THE TAKING OF AMERICA, 1-2-3
by Richard E. Sprague
Techniques and Weapons and 100 Dead Conspirators and Witnesses
“As Chapter 1 made clear, one of the two fiendish stratagems used by the Power Control Group to cover-up the truth and to fool the people was the use of various intelligence techniques and weapons. The use of such techniques in assassination and murder completely conceals the real killer’s presence or the real cause of death. From the moment the crime occurs the public is led to believe that there is either one lone madman assassin or that the death was accidental, due to natural causes, or committed by natural enemies of the victim. Some of the techniques are so unique that they are nearly impossible for the average American to believe.
The intelligence forces of the United States as well as those of other countries have out-Bonded James Bond. The development of sophisticated murder methods and the control of humans for warfare and spying in other countries came home to the United States, effectively used by the Power Control Group. Penn Jones, Jr. published a list of “mysterious deaths” in his series of four volumes, Forgive My Grief. Sylvia Meagher published facts about the first eighteen witnesses at Dealey Plaza murdered through the use of these techniques in the book, Accessories After the Fact. Very few people other than researchers pay any attention. Two movies with somewhat wider circulation, Executive Action and The Parallax View, covered the techniques fairly well, but they were considered to be fiction by most viewers. So the PCG goes on murdering where and when it is necessary, and it covers up the murders where necessary”.

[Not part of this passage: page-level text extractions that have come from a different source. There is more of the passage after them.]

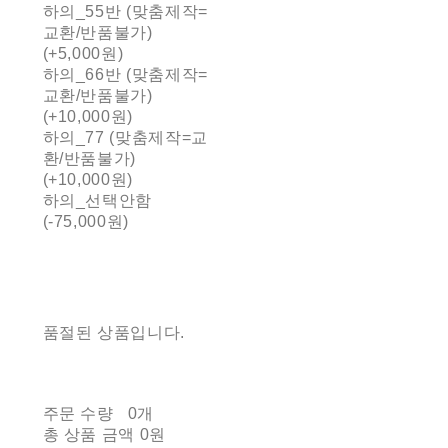
하의_55반 (맞춤제작=
교환/반품불가)
(+5,000원)
하의_66반 (맞춤제작=
교환/반품불가)
(+10,000원)
하의_77 (맞춤제작=교
환/반품불가)
(+10,000원)
하의_선택안함
(-75,000원)
품절된 상품입니다.
주문 수량
0개
총 상품 금액
0원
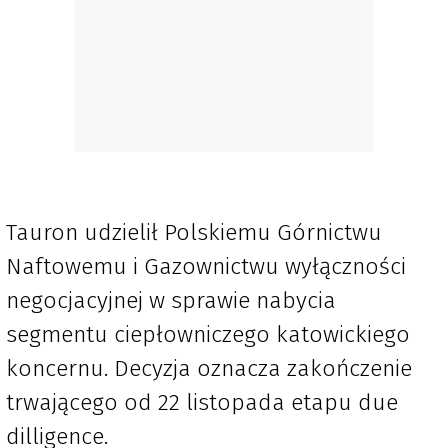
Tauron udzielił Polskiemu Górnictwu
Naftowemu i Gazownictwu wyłączności
negocjacyjnej w sprawie nabycia
segmentu ciepłowniczego katowickiego
koncernu. Decyzja oznacza zakończenie
trwającego od 22 listopada etapu due
dilligence.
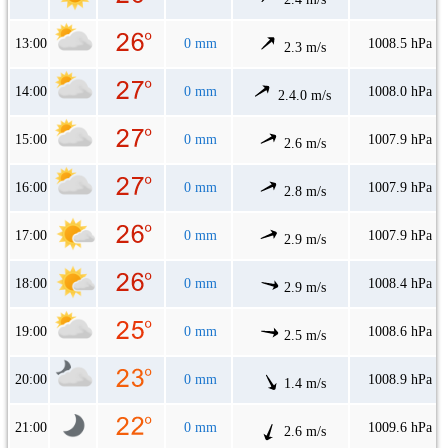
13:00
0 mm
1008.5 hPa
2.3 m/s
14:00
0 mm
1008.0 hPa
2.4.0 m/s
15:00
0 mm
1007.9 hPa
2.6 m/s
16:00
0 mm
1007.9 hPa
2.8 m/s
17:00
0 mm
1007.9 hPa
2.9 m/s
18:00
0 mm
1008.4 hPa
2.9 m/s
19:00
0 mm
1008.6 hPa
2.5 m/s
20:00
0 mm
1008.9 hPa
1.4 m/s
21:00
0 mm
1009.6 hPa
2.6 m/s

*******************About the Author*************************
Richard E. Sprague is a pioneer in the field of electronic computers and a leading American authority on Electronic Funds Transfer Systems (EFTS). Receiving his BSEE degreee from Purdue University in 1942, his computing career began when he was employed as an engineer for the computer group at Northrup Aircraft. He co-founded the Computer Research Corporation of Hawthorne, California in 1950, and by 1953, serving as Vice President of Sales, the company had sold more computers than any competitor. In 1960, he became the Director of Computer Systems Consulting for Touche, Ross, Bailey, and Smart. He became a partner in that company in 1963, and started its Advanced Business Systems Department in 1964 where he stayed until 1968. In 1968 he established Sprague Research and Consulting for Computer Information Systems Consultation. He is currently also Consultant to the President’s Commission on EFTS and full time consultant to Battelle Memorial Institute of Frankfurt, Germany.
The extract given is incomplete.